UU Ciptaker pasa 60A berbunyi;
(1) Penyelenggaraan penyiaran dilaksanakan dengan mengikuti perkembangan teknologi
termasuk migrasi penyiaran dari teknologi analog ke teknologi digital;
(2) Migrasi penyiaran televisi terestrial dari teknologi analog ke teknologi digital sebagaimana
dimaksud pada ayat (1) dan penghentian siaran analog (analog switch off) diselesaikan paling
lambat 2 (dua) tahun sejak mulai berlakunya Undang-Undang ini yakni 14 November 2022;
(3) Ketentuan lebih lanjut mengenai migrasi penyiaran dari teknologi analog ke teknologi
digital sebagaimana dimaksud pada ayat (1) dan ayat (2) diatur dengan Peraturan Pemerintah
siaran yang memadai dari aspek teknologi. 

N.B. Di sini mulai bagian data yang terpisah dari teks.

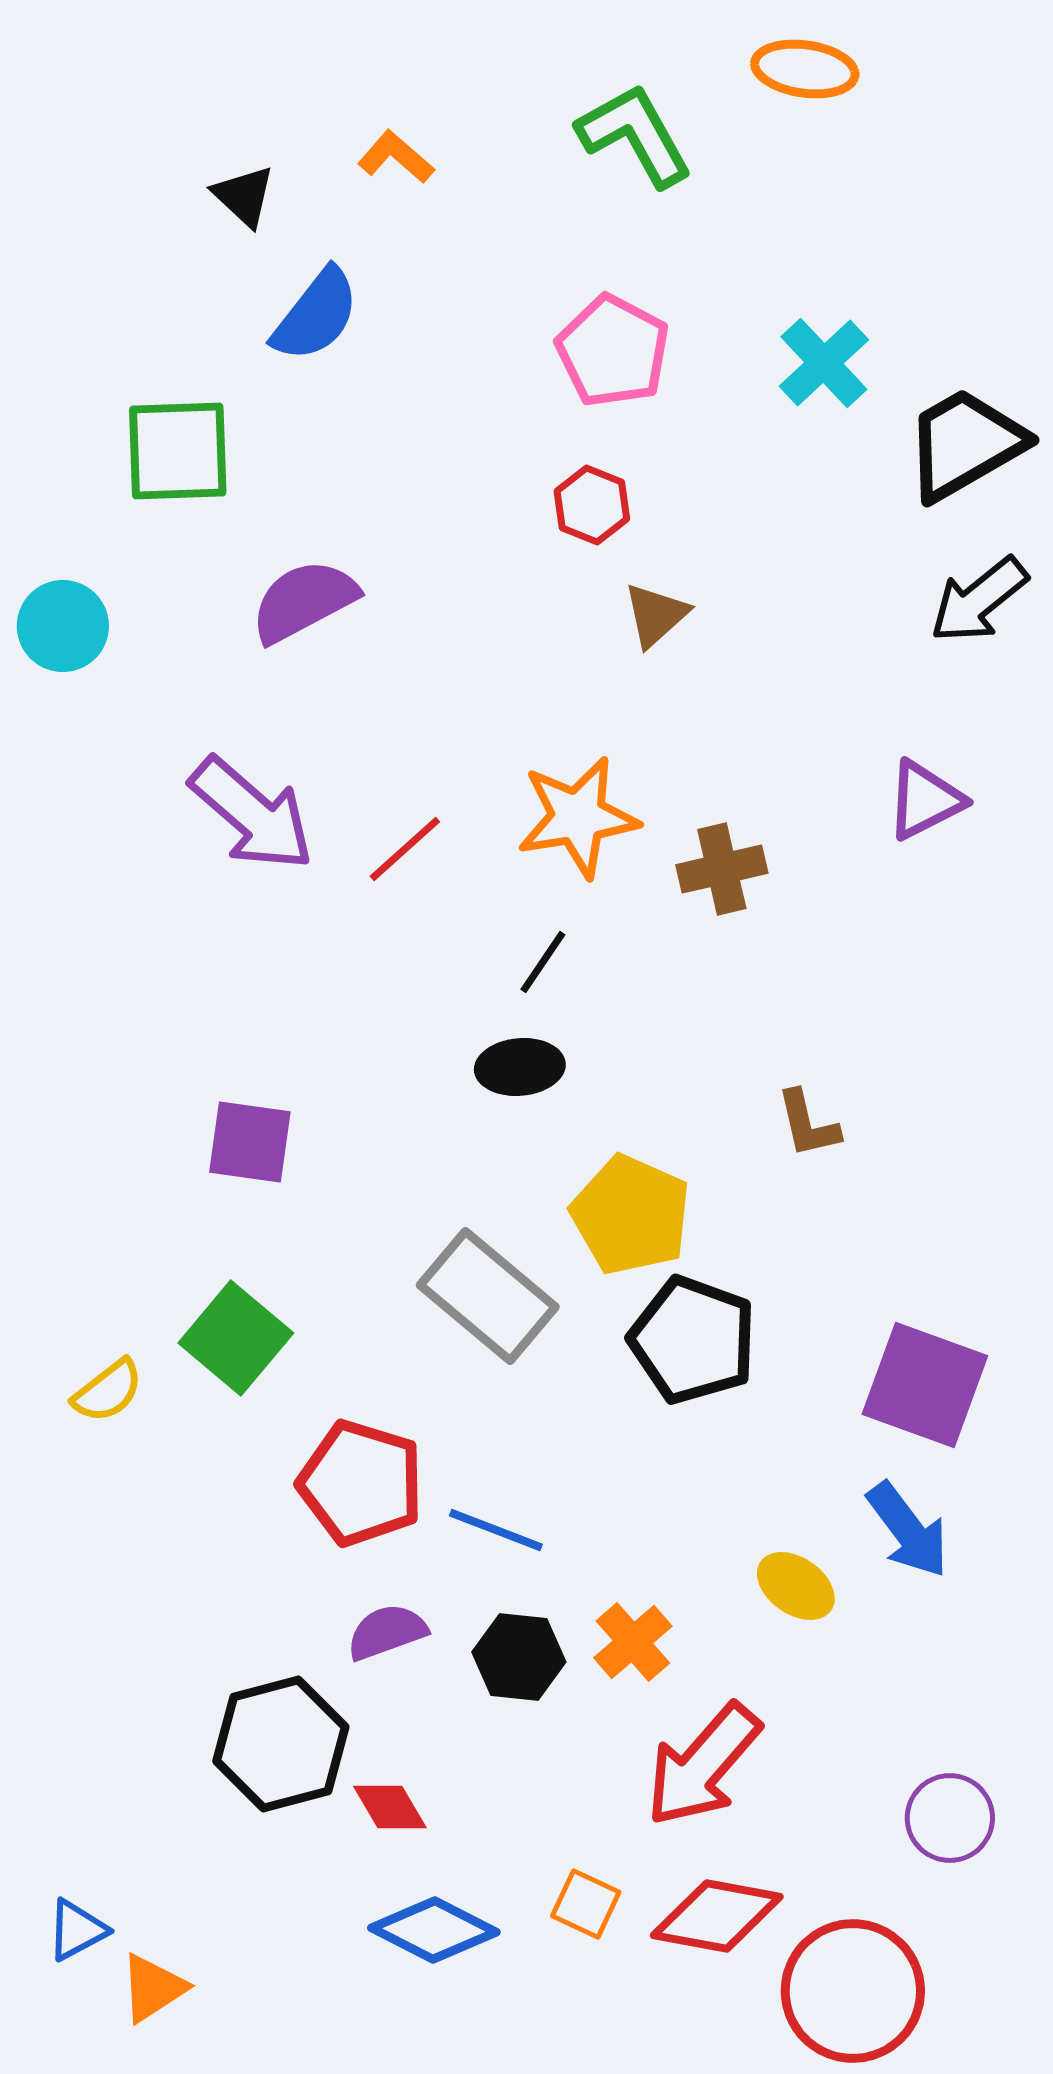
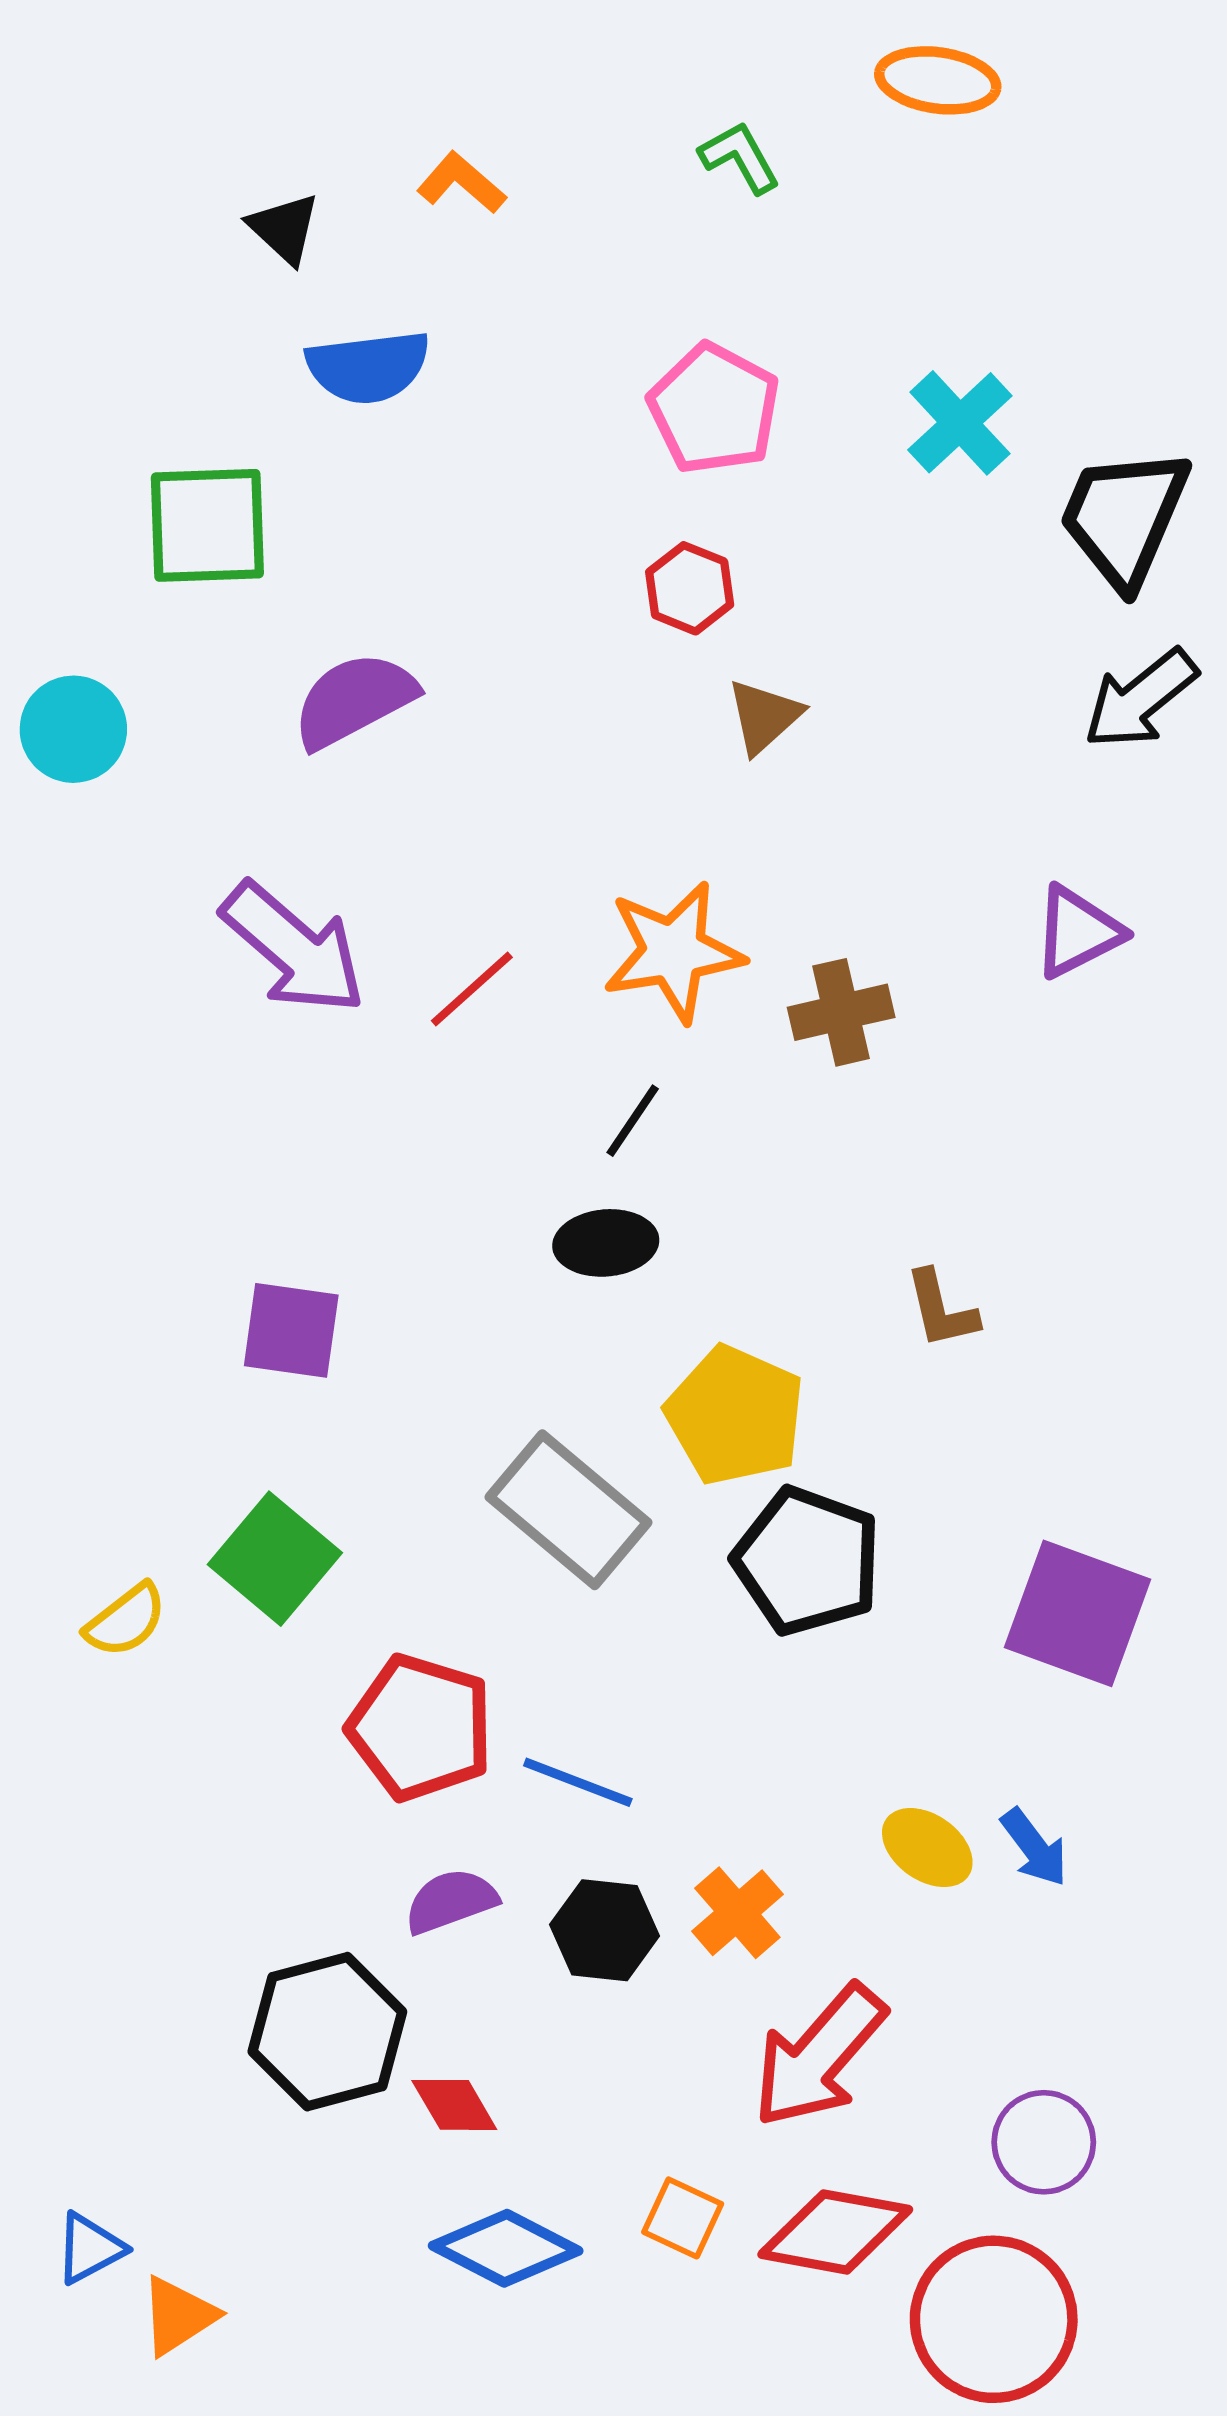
green L-shape: (635, 135) -> (740, 157), size x0.6
blue semicircle: (316, 315) -> (368, 367), turned 45
black trapezoid: (965, 444) -> (1124, 517), turned -37
blue arrow: (908, 1530) -> (1034, 1848), moved, size x0.7
purple circle: (950, 1818) -> (1044, 2142), moved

Dalam penyiaran digital, frekuensi akan digunakan oleh 5 sampai 13 stasiun TV secara bersama-
sama melalui sistem siaran multipleksing. Lembaga penyiaran tidak perlu lagi melakukan
investasi untuk membangun infrastruktur pemancar. Sebab, hal tersebut akan dilakukan oleh
penyelenggara multipleksing. Lembaga penyiaran dapat fokus pada proses produksi konten
siaran, yang proses pemancarannya akan dilakukan melalui sewa saluran multipleksing.
Dengan mekanisme seperti itu, biaya investasi (capex) infrastruktur penyiaran akan semakin
murah karena pada dasarnya ditanggung secara bersama-sama oleh beberapa lembaga penyiaran.

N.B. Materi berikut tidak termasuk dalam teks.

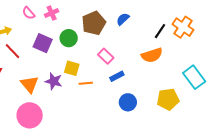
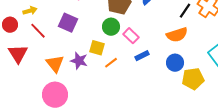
green circle: (69, 38) -> (111, 27), moved
orange line: (86, 83) -> (111, 63), turned -32
blue circle: (128, 102) -> (175, 63), moved

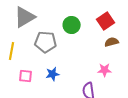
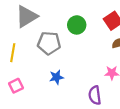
pink square: (26, 76) -> (16, 86), moved, turned -32

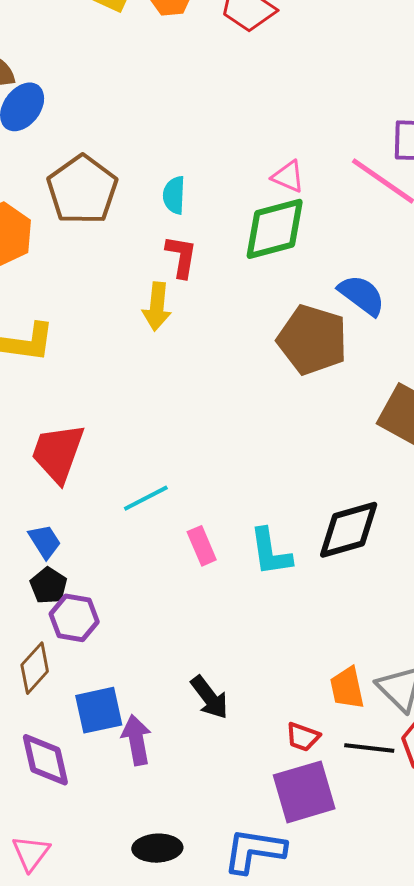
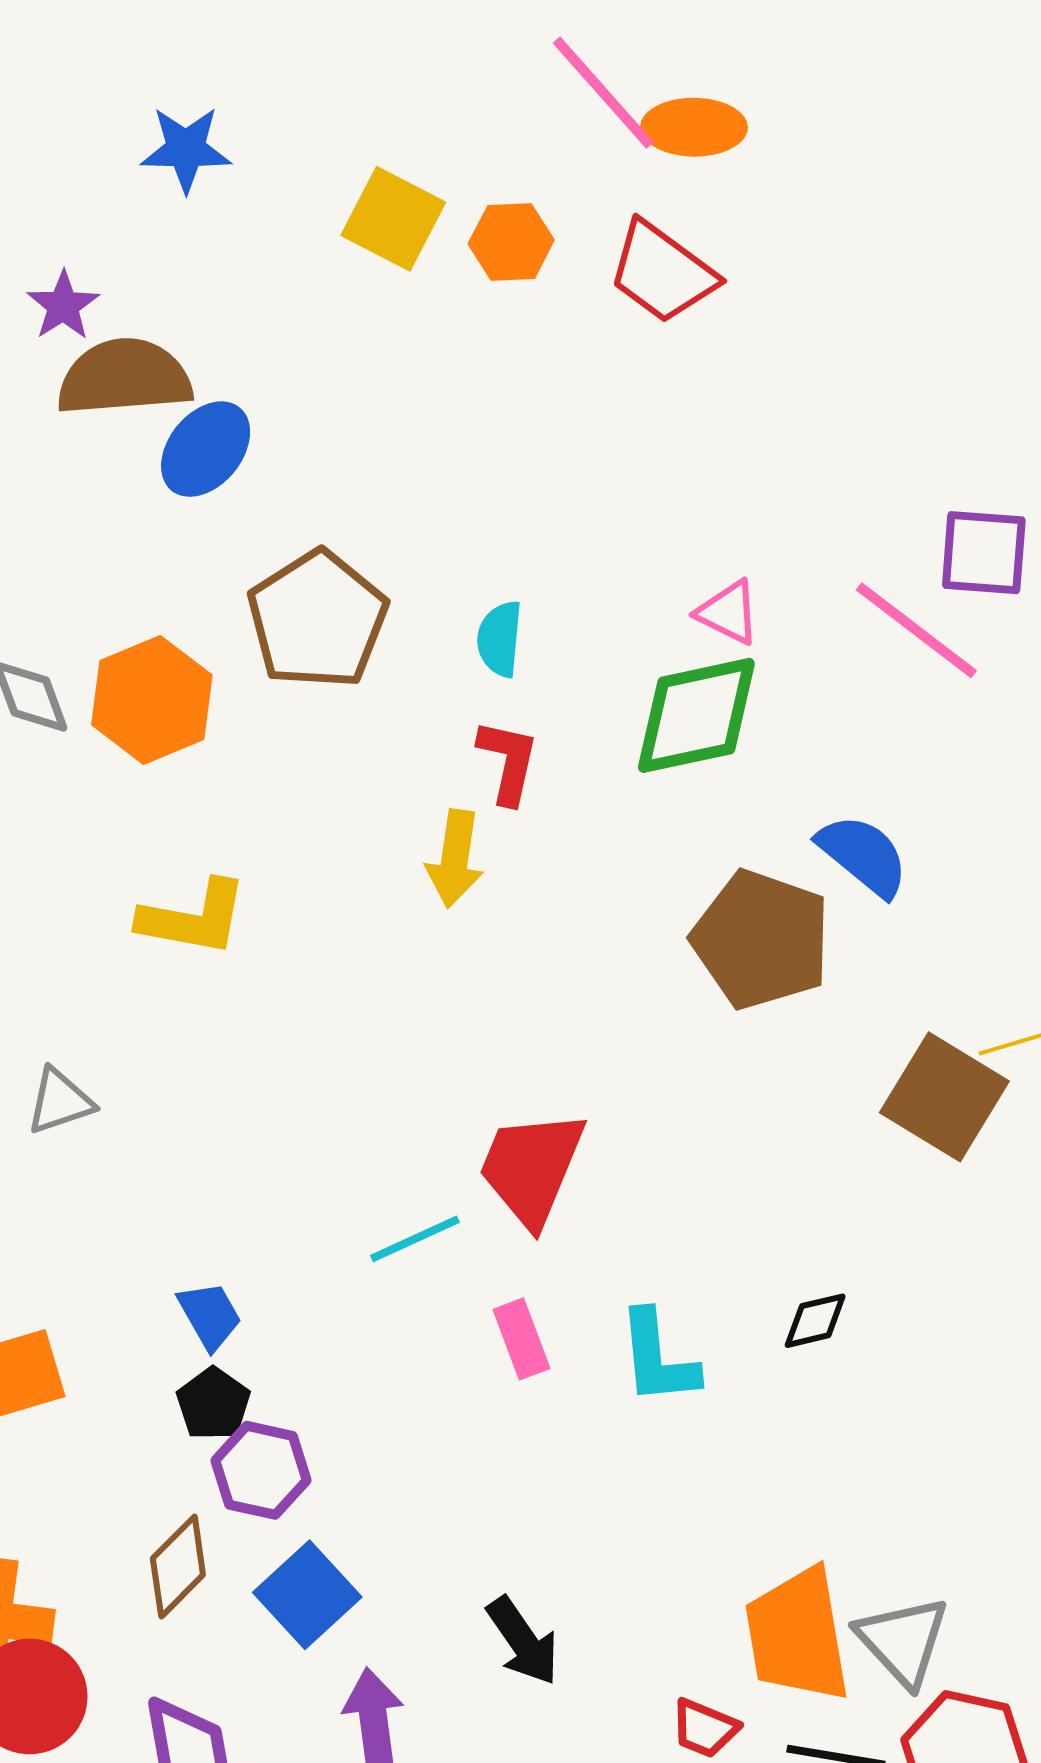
red trapezoid: (58, 453) -> (532, 1168), moved
black diamond: (349, 530) -> (815, 1321), size x0.5
orange trapezoid: (347, 688) -> (797, 1635), size x1.6
blue square: (99, 710) -> (307, 1595), moved, turned -33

Diharapkan pembangunan infrastruktur penyiaran akan semakin masif dan dapat menjangkau
daerah yang selama ini belum dapat menerima siaran televisi tidak berbayar (free to air/FTA).
Beberapa kelebihan siaran televisi digital, menurut Oktariza dkk (2015), adalah: 1) Kualitas
siaran yang lebih stabil dan tahan terhadap gangguan (interferensi, suara dan/atau gambar rusak,
berbayang, dsb). 2) Memungkinkan siaran dengan resolusi HDTV secara lebih efisien. 3)

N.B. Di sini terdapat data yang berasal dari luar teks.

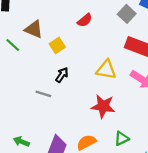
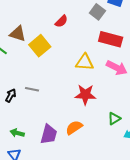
yellow square: (57, 45) -> (40, 46), size x1.5
black arrow: (62, 75) -> (11, 95), moved
green triangle: (122, 139) -> (114, 119), moved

Kemampuan penyiaran multichannel dan multiprogram dengan pemakaian kanal frekuensi yang
lebih efisien. 4) Kemampuan transmisi audio, video, serta data sekaligus.
Meski siaran televisi digital menjanjikan berbagai kemanfaatan, dibutuhkan perencanaan yang
meliputi berbagai aspek agar dapat membawa kemanfaatan bagi seluruh masyarakat Indonesia.
Jika siaran televisi digital hanya dipahami sebagai proses menambahkan STB pada perangkat
televisi, hal tersebut dapat dilakukan dengan mudah di wilayah-wilayah yang selama ini telah
menerima siaran televisi analog dengan baik. Bagaimana dengan wilayah yang hingga saat ini
belum dapat menerima sama sekali siaran televisi FTA? Bagaimana dengan kelompok
masyarakat kurang mampu yang tidak dapat membeli STB?
Selain sosialisasi teknis penyiaran digital, pemerintah perlu memublikasikan secara transparan
berbagai rancangan regulasi, tahapan perencanaan, maupun kemajuan implementasi di berbagai
wilayah. Bahkan, pemerintah perlu membentuk tim kerja atau gugus tugas agar dapat merespons
dengan cepat berbagai masukan dari masyarakat. Dalam proses transisi sistem penyiaran, Komisi
Penyiaran Indonesia (KPI) sebagai perwujudan peran serta masyarakat dalam bidang penyiaran
perlu memberikan pemahaman yang komprehensif agar masyarakat dapat memahami
kemanfaatan maupun tantangan siaran televisi digital.
Masyarakat harus didorong untuk berpartisipasi. Mulai proses perencanaan, mengawasi setiap
tahapan pelaksanaan, hingga memberikan masukan kepada pemerintah. KPI pusat maupun
daerah perlu berkolaborasi dengan berbagai pihak dan menjadi ruang publik (public sphere) di
mana seluruh pemangku kepentingan dapat menyampaikan masukan terkait proses digitalisasi
penyiaran.
Efisiensi pengelolaan infrastruktur dan berbagai kemanfaatan penyiaran digital harus disertai
dengan kebijakan yang memungkinkan industri penyiaran tumbuh dan berkembang di seluruh
wilayah Indonesia. Dengan begitu, semua masyarakat dari Sabang sampai Merauke dapat
menikmati informasi dan hiburan yang berkualitas melalui siaran televisi secara gratis.